EL DORADO COUNTY, Calif. — One year after California voters approved Proposition 36 to expand court-mandated treatment for people with repeat hard-drug and theft convictions, local officials in El Dorado and neighboring counties say the measure’s central promise — broad access to treatment instead of repeated short jail stays — is being undercut by a failure in Sacramento to provide sustained, dedicated funding.
The initiative, which voters approved in November 2024, creates a new category of “treatment-mandated felonies” and gives courts the authority to order drug and mental-health treatment (including for fentanyl and other hard drugs) with the possibility of dismissal after successful completion. The ballot text explicitly ties the law to providing treatment, shelter, job training and other services for people with substance use and co-occurring disorders.
But implementation across California has been uneven, and county officials say the problem isn’t the law on paper — it’s the absence of stable state funding to expand beds, hire counselors and build the supervision and accountability infrastructure Prop. 36 assumes. Placer County’s information page on Prop. 36 notes that the state budget deal included only modest, one-time funds and that counties and associations pressed for far larger, ongoing investments.
Local officials: capacity limited, wait lists grow
El Dorado County District Attorney Vern Pierson — who co-authored an opinion piece with Placer County DA Morgan Gire calling on Sacramento to finance Prop. 36 — told county readers that
“the promise of Prop. 36 cannot be fulfilled without resources.”
They argue that courts can order treatment, but without money to expand residential beds, outpatient programs and probation supervision, many defendants face wait lists or no meaningful treatment option at all.
Placer County officials describe an early model that connects eligible defendants to inpatient and outpatient care through its Adult System of Care; county statements say early participants have successfully completed residential phases and moved into outpatient care and housing, but residential programs remain at capacity and cannot be expanded without additional funding.
Critics and supporters clash over outcomes
Not everyone agrees on where the blame lies. Anne Irwin, founder and director of Smart Justice California, wrote in an Oct. 28, 2025, Sacramento Bee op-ed that Prop. 36 “failed to deliver mass treatment” and has risks of re-criminalizing addiction rather than expanding care. Her column says that—so far—most Californians targeted by Prop. 36 have not yet been steered into treatment at the scale voters may have expected.

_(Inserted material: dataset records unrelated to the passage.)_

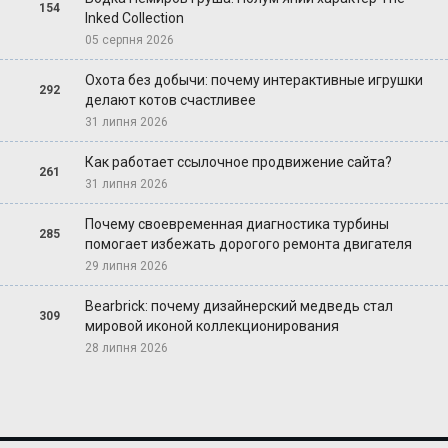
154
Inked Collection
05 серпня 2026
Охота без добычи: почему интерактивные игрушки
292
делают котов счастливее
31 липня 2026
Как работает ссылочное продвижение сайта?
261
31 липня 2026
Почему своевременная диагностика турбины
285
помогает избежать дорогого ремонта двигателя
29 липня 2026
Bearbrick: почему дизайнерский медведь стал
309
мировой иконой коллекционирования
28 липня 2026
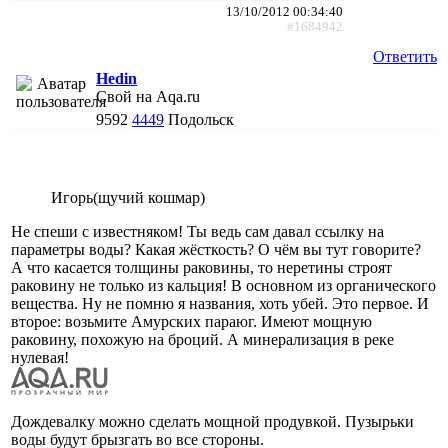
13/10/2012 00:34:40
#1684942
Ответить
Hedin
Свой на Aqa.ru
9592
4449
Подольск
Игорь(щучий кошмар)
Не спеши с известняком! Ты ведь сам давал ссылку на
параметры воды? Какая жёсткость? О чём вы тут говорите?
А что касается толщины раковины, то неретины строят
раковину не только из кальция! В основном из органического
вещества. Ну не помню я названия, хоть убей. Это первое. И
второе: возьмите Амурских параюг. Имеют мощную
раковину, похожую на броций. А минерализация в реке
нулевая!
Дождевалку можно сделать мощной продувкой. Пузырьки
воды будут брызгать во все стороны.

State lawmakers and proposals
Some state lawmakers have pushed for larger budgets to support implementation. Sen. Thomas Umberg has proposed a funding package on the order of $250 million to $400 million to help counties stand up courts, treatment and supervision programs tied to Prop. 36; proponents say that level of investment would be closer to what is needed for meaningful statewide rollout. Gov. Gavin Newsom’s administration, however, initially signaled limited new funding in its May Revision and emphasized reliance on existing streams such as opioid settlement money, bond funds and Medi-Cal reimbursement — sources that counties say are restricted, temporary or already committed.
A statewide picture mirrors local struggles
Reporting and analysis from statewide outlets and data trackers show wide variation in how counties are using the law and how many defendants are being referred into treatment. Critics point to low treatment referral rates in some population centers and to confusion over supervision and accountability roles; supporters counter that where counties have invested in coordinated systems, early successes are visible. The San Francisco Chronicle and others have documented uneven enforcement and implementation in the months after the law took effect.
What local leaders want now
County leaders — including probation chiefs, district attorneys and behavioral-health directors — are urging the governor and Legislature to create a dedicated Prop. 36 implementation fund similar to earlier one-time or ongoing carve-outs for other statewide initiatives. “Counties stand ready to implement the will of the voters,” Pierson and Gire wrote, calling for sustained, dedicated funding so courts can order treatment that actually exists and is accessible.
If Sacramento provides only one-time or reallocated funds, county officials say the result will be patchwork programs, capacity bottlenecks and continued cycling of people through jails and emergency rooms — the very outcomes voters sought to end.